WHAT THE TASK REQUIRES:
When you copy the entries, keep every word exactly as it is and drop the images.

LISTED ENTRIES:
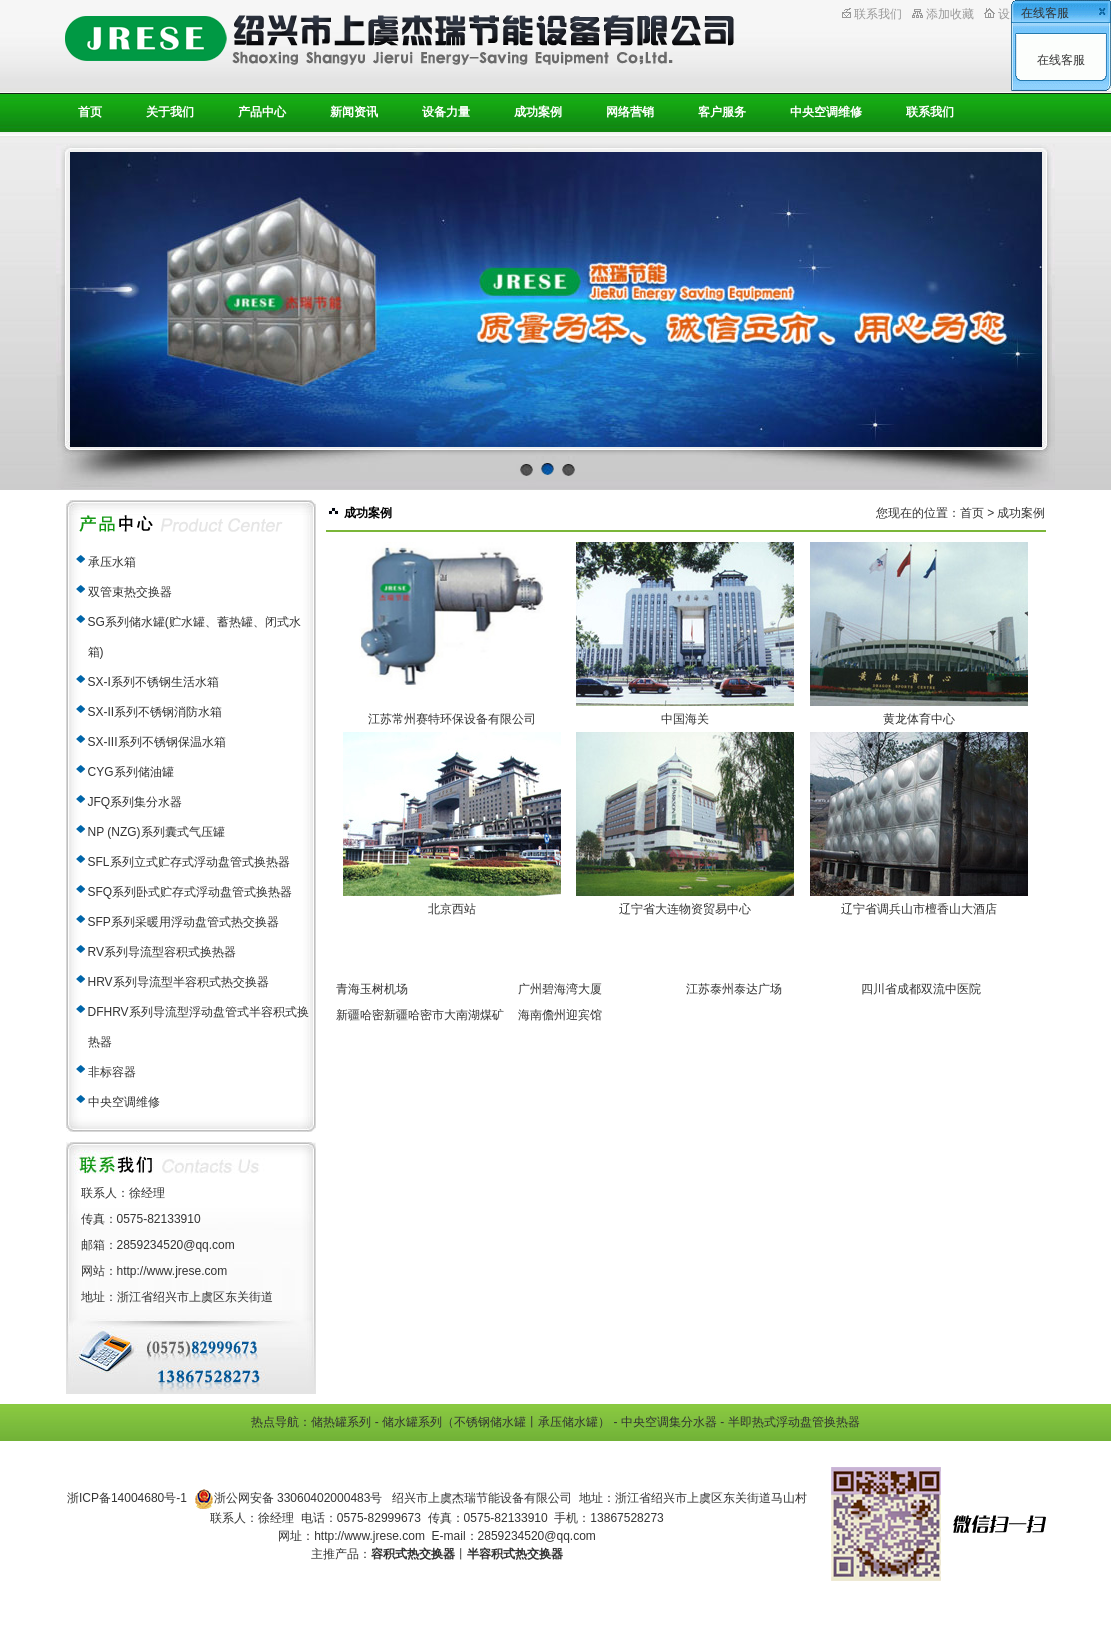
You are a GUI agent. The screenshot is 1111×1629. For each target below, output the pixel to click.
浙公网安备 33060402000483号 (288, 1499)
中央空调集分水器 (669, 1422)
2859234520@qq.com (537, 1536)
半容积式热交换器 (515, 1554)
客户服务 (722, 112)
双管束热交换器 (130, 592)
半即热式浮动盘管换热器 (794, 1422)
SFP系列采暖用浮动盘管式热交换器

ANSWER BOX:
You are a GUI agent. The screenshot is 1111×1629. For each target below, output the pixel to click.
浙公网安备 33060402000483号 (288, 1499)
中央空调集分水器 (669, 1422)
2859234520@qq.com (537, 1536)
半容积式热交换器 (515, 1554)
客户服务 (722, 112)
双管束热交换器 (130, 592)
半即热式浮动盘管换热器 (794, 1422)
SFP系列采暖用浮动盘管式热交换器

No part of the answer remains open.